The “chart” bothers me on so many levels. First I’m not sure why gartner feels that the average skill level of J2EE developers peaked in 2002. Why 2002? Is that when the smart, early adopters of J2EE started fleeing for the greener pastures of python, php and ruby? Or was the field swamped by “Sun Certified” J2EE folks who can memorize APIs but not actually solve problems? Secondly, by what measure are J2EE applications getting more complicated? Did the world get dramatically more complicated since 2002? If your architecture or platform (J2EE) is so complicated that you need to slather on more layers of “architecture” to fix it, isn’t there something fundamentally wrong in the first place? Complexity is not a virtue.

Lastly, as a developer thinking about skills that are applicable to another job down the pike, why would I want to learn an proprietary wizard-hand-held way of doing things when there are so many great open source solutions to the same problems that would be applicable at many more jobs down the road?

One thought on “Declining skills in developers”

  1. I agree, complexity is not a virtue, unless your contribution in the workplace is derived by the confusion you impart.
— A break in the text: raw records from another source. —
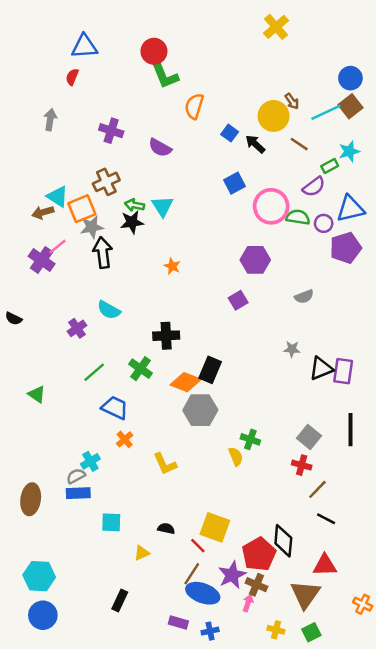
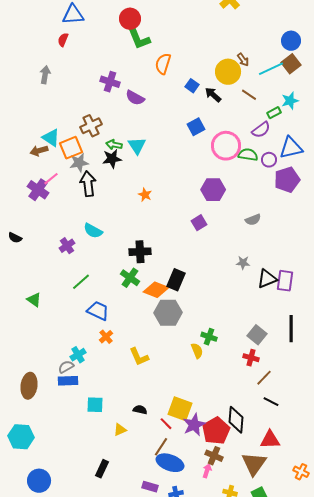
purple cross: (111, 131) -> (110, 82), moved
green cross: (141, 369) -> (130, 278), moved
purple star: (232, 575) -> (194, 425), moved
cyan hexagon: (39, 576) -> (21, 437), moved

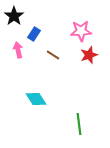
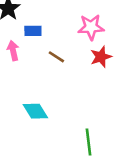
blue rectangle: (34, 34) -> (33, 31), turned 56

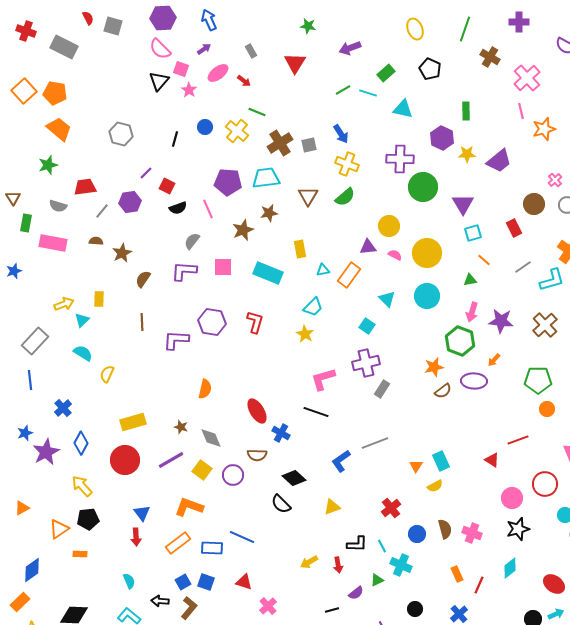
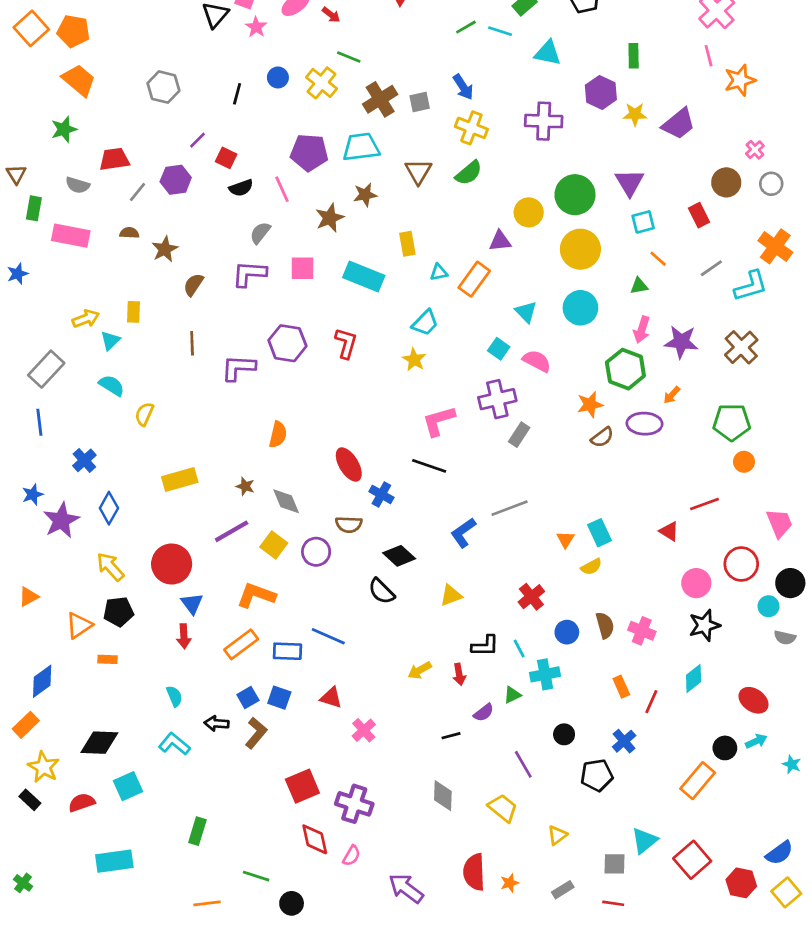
green circle: (423, 187) -> (575, 195), moved
pink semicircle: (395, 255) -> (537, 361), moved, size x1.5
red circle: (125, 460) -> (172, 564), moved
cyan cross: (401, 565) -> (545, 674), turned -35

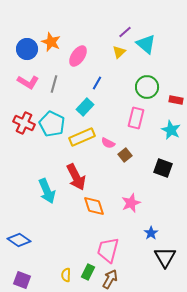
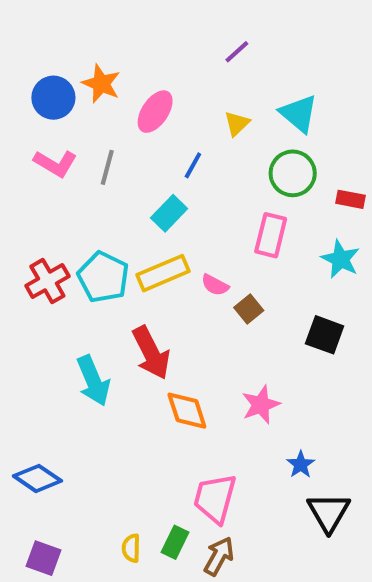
purple line: (125, 32) -> (237, 52), moved
cyan triangle: (146, 44) -> (299, 114), moved
yellow triangle: (119, 52) -> (237, 124), moved
red cross: (24, 123) -> (47, 281), moved, turned 35
cyan pentagon: (52, 124) -> (103, 277), moved

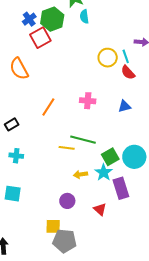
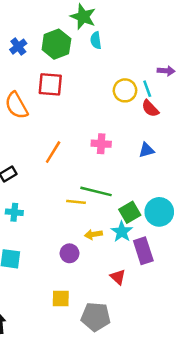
blue cross: (29, 19) -> (18, 47), moved
red square: (40, 38) -> (50, 84), moved, turned 35
purple circle: (67, 201) -> (70, 253), moved
gray pentagon: (65, 241) -> (96, 317), moved

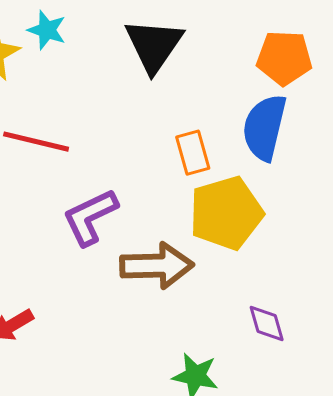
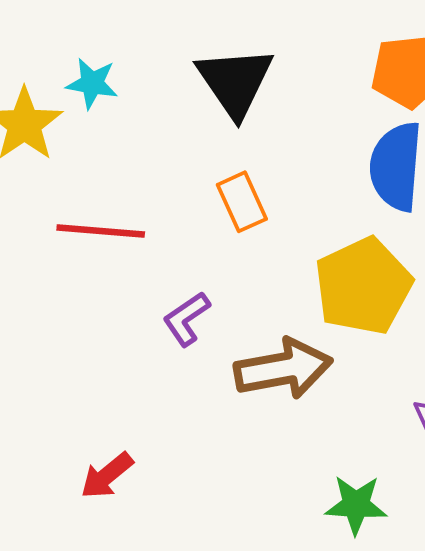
orange rectangle: (193, 153) -> (242, 202), moved
purple L-shape: (90, 217) -> (186, 319), size x0.7

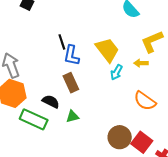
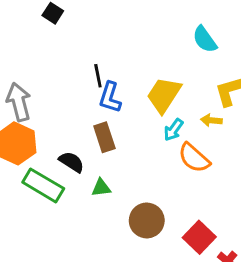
yellow trapezoid: (107, 50) -> (164, 95), turned -116
orange semicircle: (145, 101) -> (194, 158), moved
brown circle: (120, 137) -> (147, 220), moved

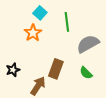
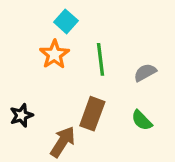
green line: (67, 22) -> (101, 59), moved
gray semicircle: (88, 44) -> (145, 73), size x0.6

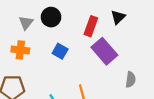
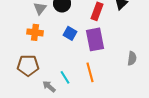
purple rectangle: (104, 51) -> (95, 39), moved, turned 30

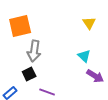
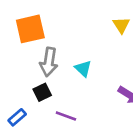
cyan triangle: (84, 56) -> (83, 69), moved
However, simplicity has its perils as well see overly simplified chart above. I heard a few years ago that the complexity of J2EE application development would grow increasingly complex, but I do not really understand what that means. If it is true, why is it specific to J2EE, why not all application development? I can imagine someone purporting that all applications increase in complexity over time, but at the end of the day, specifically for J2EE, it is Java, right? Isn’t the complexity held in the hands of the architects and software engineers building these solutions?

    I also think it is interesting that the average developer skill level drops at the same rate as it increased from 1999-2002. As far as I can tell the chart is saying is that there will be a huge gap between the people who are skilled (i.e. were part of the 2002 boom and continue to be talented developers) and the less skilled average folk. I mean, literally, the bottom half of the application development community falls below the average point on that line, but the highly skilled would continue level and at worse slightly degrade as decay sets in and younger piranha move in. Does that mean the highly skilled folks can look forward to getting paid more? On another note, if skill level drops, the North American based development community has no incentive to partake, it is the perfect level of work to be outsourced to the technically competent but developing nations (i.e. India, China, Vietnam, Brazil).

    I do not see how the technologies at hand (IDEs, languages, frameworks etc) have any bearing on the general need for talented highly skilled architects and developers. Maybe the point is that the developer world is being flooded with less skilled, less aspiring individuals?! Would anyone argue against the idea that a developer that started with more complicated language is better positioned and often smarter about other simpler languages? I would take a Java coder turned Ruby expert over a Ruby only guru any day.